7 Books About Older Women Behaving Badly

Amy Lee Lillard, author of “Dig Me Out,” recommends novels about women who refuse to disappear and insist on being seen

Screeshot from HBO’s tv series Hacks

In our youth-obsessed culture, we want older women to disappear. But what happens when they refuse? 

In my new story collection, Dig Me Out, I focus on women filled with anger. And often, that’s older women. When women reach forty, our culture tells us we’re no longer sexy or fertile, not as sweet and pliable. We’re worthless. It’s maddening and infuriating. 

Books so often fall prey to this cultural bias by centering young characters. The older women that are featured are minimized, made cute, feisty, or harmless. They accept the imperative of our culture, swallow any anger they might have, and push themselves to the sidelines. 

But these seven books celebrate the older woman that defies logic and bias. They won’t go quietly into oblivion. They won’t disappear, and in fact, insist on being seen.

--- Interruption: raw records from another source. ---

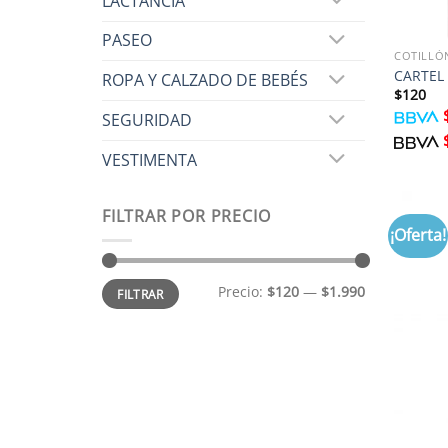
LACTANCIA
PASEO
COTILLÓ
CARTEL 
ROPA Y CALZADO DE BEBÉS
$
120
SEGURIDAD
VESTIMENTA
FILTRAR POR PRECIO
¡Oferta!
Precio
Precio
Precio:
$120
—
$1.990
FILTRAR
mínimo
máximo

Even if that involves letting their anger out. Even if it involves violence. 

A Certain Hunger by Chelsea G. Summers

A gruesome story with a beautifully self-aware narrator, one who knows the violence and cruelty behind men, and haute cuisine. And she will use her knowledge to make her true mark.

On the first night we meet Dorothy, a renowned food critic in her 50s, she’s picking up a younger man at a bar. After a few wild weeks together, she brutally kills him. But not just that: she slices off pieces of him and makes him the centerpiece of her fancy dinner. The rest of the story is spectacularly visceral prose charting the evolution of a truly wild and dangerous woman.

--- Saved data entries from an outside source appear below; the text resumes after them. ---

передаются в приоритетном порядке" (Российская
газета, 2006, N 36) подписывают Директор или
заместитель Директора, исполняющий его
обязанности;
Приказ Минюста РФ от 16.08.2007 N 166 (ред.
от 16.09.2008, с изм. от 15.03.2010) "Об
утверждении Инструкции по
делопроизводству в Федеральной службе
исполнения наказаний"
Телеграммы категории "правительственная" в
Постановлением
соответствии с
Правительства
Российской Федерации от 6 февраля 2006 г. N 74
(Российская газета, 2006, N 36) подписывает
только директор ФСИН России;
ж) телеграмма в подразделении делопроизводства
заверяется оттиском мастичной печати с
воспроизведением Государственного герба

Bitch Planet, Vol 1: Extraordinary Machine TP

Bitch Planet by Kelly Sue DeConnick

A graphic novel set in the future, this book creates a world of our biases turned fascist. “Non-compliant” women in this story are sent to the Auxiliary Compliance Outpost—a distant Bitch Planet. These are women who are deemed too old, too worthless, too crazy, too dark, too much by the ruling group called the Fathers. On Bitch Planet, overseers require the inmates to participate in an insanely violent game called Megaton for their enrichment. But the older women, the weirdos, the incorrigible, and the deviant will team up, break the rules, and take down the system. Funny, campy, and gloriously gratuitous, this quick read is filled with beautiful, badly-behaved bitches to celebrate.

Fierce Femmes and Notorious Liars by Kai Cheng Thom

A young Chinese trans girl runs away to a magical city and finds her chosen family: a group of femmes living and working in the Street of Miracles. The family is led by older women: Kimaya, spreading love to her girls and teaching the lessons of age, and Valaria, the goddess of war, pissed off by years of men behaving badly, and ready for revenge. When one of the young girls is murdered, the group forms a vigilante gang, fighting back against the corrupt cops, violent johns, and transphobic assholes that frequent the Street. Is the violence justified and sustainable? What is it doing to them? Can they ask for a better future? The older women will lead the way.  

I Love Dick by Chris Kraus

One night Chris and her husband meet Dick. Unexpectedly, desperately, she falls in love. So begins an obsession, with Chris inundating Dick with her affection, initiating disastrous rendezvous, and otherwise blowing up her life. As the men around her cry “crazy,” Chris follows her unfathomable desire to where it will lead. That may be called behaving badly. It may be crazy. But it’s real.  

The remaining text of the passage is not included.